| name | database-patterns |
| description | Provides Prisma-specific patterns for soft delete, transactions, optimistic locking, advisory locks, bulk operations, and performance optimization. This skill should be used when implementing data persistence, handling concurrent updates, serializing concurrent operations on the same resource, managing complex multi-table operations, or optimizing query performance. |
Database Patterns (Prisma/PostgreSQL)
The single source of truth for database interactions in Eridu Services.
For detailed code examples, read the corresponding file from references/ as needed.
1. Soft Delete
NEVER permanently delete logical data. Use deletedAt timestamps. Every query MUST filter deletedAt: null. Use BaseRepository.softDelete(). Add @@index([deletedAt]).
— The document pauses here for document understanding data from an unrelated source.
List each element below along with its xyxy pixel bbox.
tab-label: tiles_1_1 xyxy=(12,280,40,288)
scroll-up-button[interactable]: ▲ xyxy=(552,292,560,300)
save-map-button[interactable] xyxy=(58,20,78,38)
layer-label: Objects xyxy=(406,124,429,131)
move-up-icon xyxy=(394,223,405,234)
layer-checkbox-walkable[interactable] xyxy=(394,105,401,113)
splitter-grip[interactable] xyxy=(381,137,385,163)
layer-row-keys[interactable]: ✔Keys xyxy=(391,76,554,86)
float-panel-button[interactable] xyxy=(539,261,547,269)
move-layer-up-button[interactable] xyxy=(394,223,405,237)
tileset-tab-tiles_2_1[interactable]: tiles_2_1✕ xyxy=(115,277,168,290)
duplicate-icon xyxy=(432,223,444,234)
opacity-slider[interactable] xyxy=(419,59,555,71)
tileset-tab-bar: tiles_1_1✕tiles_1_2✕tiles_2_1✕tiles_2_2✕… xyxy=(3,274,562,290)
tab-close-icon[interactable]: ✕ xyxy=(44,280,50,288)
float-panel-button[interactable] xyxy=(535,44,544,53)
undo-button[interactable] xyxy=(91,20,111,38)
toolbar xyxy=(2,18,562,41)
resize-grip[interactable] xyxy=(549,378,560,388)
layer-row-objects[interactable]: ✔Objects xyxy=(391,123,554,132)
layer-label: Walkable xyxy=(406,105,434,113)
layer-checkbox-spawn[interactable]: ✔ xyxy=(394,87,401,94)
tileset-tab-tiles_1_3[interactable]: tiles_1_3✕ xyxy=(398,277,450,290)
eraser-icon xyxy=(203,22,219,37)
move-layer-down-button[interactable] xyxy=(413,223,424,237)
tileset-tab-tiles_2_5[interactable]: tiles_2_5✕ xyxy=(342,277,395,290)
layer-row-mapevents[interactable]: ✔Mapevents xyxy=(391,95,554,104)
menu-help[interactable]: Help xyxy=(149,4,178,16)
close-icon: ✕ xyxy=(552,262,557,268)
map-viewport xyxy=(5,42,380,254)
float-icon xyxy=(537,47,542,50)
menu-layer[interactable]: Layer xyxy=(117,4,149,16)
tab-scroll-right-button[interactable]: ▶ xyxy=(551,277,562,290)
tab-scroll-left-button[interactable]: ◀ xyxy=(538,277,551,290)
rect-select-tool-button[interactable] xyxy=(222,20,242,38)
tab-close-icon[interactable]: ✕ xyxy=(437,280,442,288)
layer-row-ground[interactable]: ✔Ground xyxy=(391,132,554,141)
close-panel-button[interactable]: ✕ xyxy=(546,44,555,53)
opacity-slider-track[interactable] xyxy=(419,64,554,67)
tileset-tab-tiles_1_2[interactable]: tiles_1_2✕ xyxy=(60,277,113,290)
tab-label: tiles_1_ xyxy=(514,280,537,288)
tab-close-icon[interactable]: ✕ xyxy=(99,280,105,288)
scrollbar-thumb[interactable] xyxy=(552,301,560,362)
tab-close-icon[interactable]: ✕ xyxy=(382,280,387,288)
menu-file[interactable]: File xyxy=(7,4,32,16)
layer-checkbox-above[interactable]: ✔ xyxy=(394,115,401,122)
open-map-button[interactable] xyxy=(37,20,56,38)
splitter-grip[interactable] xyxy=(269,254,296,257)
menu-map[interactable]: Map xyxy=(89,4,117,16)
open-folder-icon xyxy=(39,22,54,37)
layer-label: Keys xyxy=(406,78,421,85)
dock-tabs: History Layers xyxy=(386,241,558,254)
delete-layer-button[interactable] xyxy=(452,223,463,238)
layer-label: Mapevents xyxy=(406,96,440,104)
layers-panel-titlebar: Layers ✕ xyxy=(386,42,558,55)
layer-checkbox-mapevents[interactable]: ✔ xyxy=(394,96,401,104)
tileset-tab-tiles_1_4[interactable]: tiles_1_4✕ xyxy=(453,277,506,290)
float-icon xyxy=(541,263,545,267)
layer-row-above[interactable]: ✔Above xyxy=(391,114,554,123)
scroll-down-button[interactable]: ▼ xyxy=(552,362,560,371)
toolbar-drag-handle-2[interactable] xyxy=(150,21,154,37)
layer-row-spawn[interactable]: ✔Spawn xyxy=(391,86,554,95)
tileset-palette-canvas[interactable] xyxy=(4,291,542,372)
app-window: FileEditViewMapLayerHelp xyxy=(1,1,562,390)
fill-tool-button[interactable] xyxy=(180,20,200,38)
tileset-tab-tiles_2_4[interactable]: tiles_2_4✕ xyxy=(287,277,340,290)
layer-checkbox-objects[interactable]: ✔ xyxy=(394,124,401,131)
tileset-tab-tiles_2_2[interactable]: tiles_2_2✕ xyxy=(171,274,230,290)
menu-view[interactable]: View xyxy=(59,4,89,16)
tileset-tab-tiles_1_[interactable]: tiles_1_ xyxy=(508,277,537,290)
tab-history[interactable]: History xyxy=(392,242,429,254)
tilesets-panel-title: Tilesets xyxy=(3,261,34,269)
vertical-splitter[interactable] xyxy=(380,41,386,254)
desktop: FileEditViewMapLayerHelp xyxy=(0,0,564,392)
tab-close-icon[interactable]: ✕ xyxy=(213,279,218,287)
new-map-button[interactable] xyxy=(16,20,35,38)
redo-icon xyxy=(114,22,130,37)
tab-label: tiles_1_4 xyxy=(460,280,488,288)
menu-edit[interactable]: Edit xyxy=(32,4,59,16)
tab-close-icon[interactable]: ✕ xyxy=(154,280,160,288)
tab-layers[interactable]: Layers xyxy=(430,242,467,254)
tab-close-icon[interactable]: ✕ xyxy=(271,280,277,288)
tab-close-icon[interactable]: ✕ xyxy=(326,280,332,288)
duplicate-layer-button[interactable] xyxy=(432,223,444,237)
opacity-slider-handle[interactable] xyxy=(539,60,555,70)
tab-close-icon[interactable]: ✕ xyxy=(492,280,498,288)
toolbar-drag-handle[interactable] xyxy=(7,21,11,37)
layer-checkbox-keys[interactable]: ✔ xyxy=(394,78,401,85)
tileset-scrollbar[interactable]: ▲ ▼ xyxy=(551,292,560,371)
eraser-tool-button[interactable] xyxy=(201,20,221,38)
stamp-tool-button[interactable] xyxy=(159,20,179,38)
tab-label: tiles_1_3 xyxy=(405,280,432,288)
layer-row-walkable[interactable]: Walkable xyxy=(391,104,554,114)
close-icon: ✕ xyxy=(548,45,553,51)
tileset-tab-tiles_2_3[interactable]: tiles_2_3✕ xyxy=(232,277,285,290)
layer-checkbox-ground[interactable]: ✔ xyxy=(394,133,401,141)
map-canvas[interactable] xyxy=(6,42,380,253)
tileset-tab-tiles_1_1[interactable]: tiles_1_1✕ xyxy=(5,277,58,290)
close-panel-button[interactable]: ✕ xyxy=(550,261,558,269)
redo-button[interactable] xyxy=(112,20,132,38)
📖 references/01-soft-delete.md
2. Bulk Operations
NEVER loop over individual DB calls. Use createMany / updateMany.
📖 references/02-bulk-operations.md
3. Transaction Pattern
Use @Transactional() from @nestjs-cls/transactional. CLS propagates automatically — never pass tx. Apply on Orchestration Services, not repositories. Keep transactions short.
Anti-patterns: Self-invocation bypasses proxy silently. Internal try/catch causes silent partial commit.
📖 references/03-transactions.md
4. Query Optimization
Prevent N+1 queries with include. Use Promise.all for independent queries.
📖 references/04-query-optimization.md
5. Nested Connect
Use connect: { uid } to link entities. Avoids extra reads.
📖 references/06-relationships-and-nested-writes.md
6. Optimistic Locking
Use version integer field. Repository throws VersionConflictError. Service converts to HttpError.conflict().
Bump version only on semantic user-visible mutations. Do NOT bump for pre-submission bookkeeping (upload reservations, presign caches), async denormalized state, or self-referential metadata — bumping causes spurious 409s on the user's next legitimate write.
📖 references/05-optimistic-locking.md
7. Explicit FKs over Polymorphism
NEVER use bare entity_id + entity_type without typed FK constraints.
| Target set | Pattern |
|---|
| Closed & stable | Exclusive Arc — typed nullable FKs with CHECK (num_nonnulls(...) = 1) |
| Open & extensible | Side table — polymorphism in dedicated child table |
Side-table cardinality: 1:N uses own id; 1:1 uses parent FK as PK.
Prisma include traverses side tables — Zod DTO MUST .transform() to flatten.
📖 references/06-relationships-and-nested-writes.md
8. Nested Writes
Use Prisma nested writes for atomic parent + child creation. Use @Transactional() for multi-parent or cross-service orchestration.
9. Advisory Locks
Use pg_advisory_xact_lock to serialize concurrent operations within a transaction. Transaction-scoped, auto-releases. Use entity primary key as lock key. When the protected identity has no single-row PK (e.g. a date range whose identity lives in JSONB metadata), lock on a hashed composite key: pg_advisory_xact_lock(hashtextextended(${key}, 0)) where key is the normalized identity string. This guards a check-then-insert (see AuditRepository.lockSignOffRange) without adding a unique constraint to a generic envelope table.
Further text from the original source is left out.